This Canadian Press article, for example, states three times that the new channel would be “funded with money from cable TV fees”, even though that’s not what the application is requesting. The statements are attributed to activists, but aren’t challenged in the article, leaving readers to assume they are true. This report uses the term “must-carry”, which has a special meaning at the CRTC that doesn’t apply in this case. Quebecor isn’t asking for must-carry status. This Globe and Mail story also uses the term “must carry”, as does this National Post report.

“Must carry” vs. “must offer”

In an effort to reduce the confusion, let me explain a bit how this works.

There is a list of channels that all cable and satellite providers must provide as part of their basic packages. In addition to the local television channels, this also includes things like CPAC and APTN. Other channels like CBC News Network and the Weather Network are also included in basic packages. Fees, set by the CRTC, are charged to all subscribers to pay for these channels.

Beyond that, there are levels of discretionary tiers that have different statuses at the CRTC. Some are allowed on analog cable on a discretionary basis or can be part of the basic package. Some, like Category 1 channels, are offered only on a digital basis unless an exception is warranted.

Category 2 channels are the least regulated type, and the one preferred by both the CRTC and new channel applicants because of how easy it is and how low the minimum requirements are.

Though it might seem like your cable or satellite company has every channel in existence, it doesn’t. Bell TV, for example, doesn’t carry MuchMoreRetro. Videotron doesn’t carry Fox News Channel (somewhat ironically, if you think Quebecor is an evil right-wing empire). Shaw Direct doesn’t carry Court TV (now Investigation Discovery) or TFO. There is no regulation requiring these companies to make these channels available. They decide what their users might be interested in, based on what the channels offer and what they want to charge the TV provider. The channels, meanwhile, ask people to “call your cable or satellite provider” to pressure them into adding the channel to their lineup.

What Quebecor wants with Sun TV News is to bypass this process, and require that all digital TV providers have the channel in their lineups. The wholesale price would still be negotiated between the provider and the network, and the provider could package the channel and charge for it however it feels.

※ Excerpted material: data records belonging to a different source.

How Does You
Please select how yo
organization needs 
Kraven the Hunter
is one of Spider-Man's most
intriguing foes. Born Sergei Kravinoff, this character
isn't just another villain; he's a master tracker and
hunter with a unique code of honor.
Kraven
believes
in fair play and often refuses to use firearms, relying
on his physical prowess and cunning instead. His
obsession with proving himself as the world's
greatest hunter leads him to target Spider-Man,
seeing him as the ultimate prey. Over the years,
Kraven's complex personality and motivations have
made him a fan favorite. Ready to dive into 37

Kory Teneycke, the former Harper aide who is behind this application, calls it “must offer” to distinguish it from “must carry”. I’ll use that expression for lack of a better one.

In short, Quebecor is asking that this channel be available on all digital cable and satellite providers, but the choice to take it would be entirely up to the consumer. Nobody would be forced to pay for the channel if they didn’t want it.

The package exception

One scenario that might see people paying for Sun TV News without wanting to would be if they got it as part of a package. It would make sense for a news channel theme pack to include Sun TV News with CTV News Channel, CNN, MSNBC, Fox News Channel, BNN, CNBC, Al Jazeera English and BBC World News. Someone might select that wanting all the news channels but having moral objections to Sun TV (and, presumably, Fox News).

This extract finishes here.